La jeune artiste allie génie créatif, engagement et un sens aigu des réseaux sociaux… Portrait !
Issue d’une famille qui porte la fibre créative dans les gênes, Abirre est comme happée à la naissance par une passion dévorante pour les arts ! Une vocation naturelle qui s’exprime très tôt au bout d’un crayon à papier. Elle n’a encore que quatre ans lorsqu’elle griffonne et dessine maladroitement sur les murs de sa chambre. Une marionnette esquissée sur un mur ; c’est son tout premier ‘chef d’œuvre’. Cette tentative un peu naïve et vaine de reproduire (ou capturer) des objets familiers qui peuplent son quotidien n’est qu’annonciatrice d’un grand destin artistique.

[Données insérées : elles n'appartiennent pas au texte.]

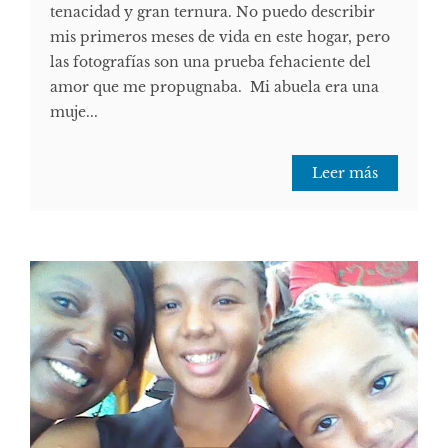
tenacidad y gran ternura. No puedo describir
mis primeros meses de vida en este hogar, pero
las fotografías son una prueba fehaciente del
amor que me propugnaba. Mi abuela era una
muje...
Leer más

L’école arrive très vite. Pas le temps de chipoter, Abirre est douée et sa scolarité brillante lui ouvre une voie royale vers les bancs de la fac où elle décroche un DEUG de langue anglaise à l’Université de Djibouti. Chassez le naturel, il revient au galop ! Sa passion naturelle et ses amours de jeunesse la rattrape tout de suite ! L’expression artistique est inscrite dans ses gênes, c’est presqu’une seconde nature.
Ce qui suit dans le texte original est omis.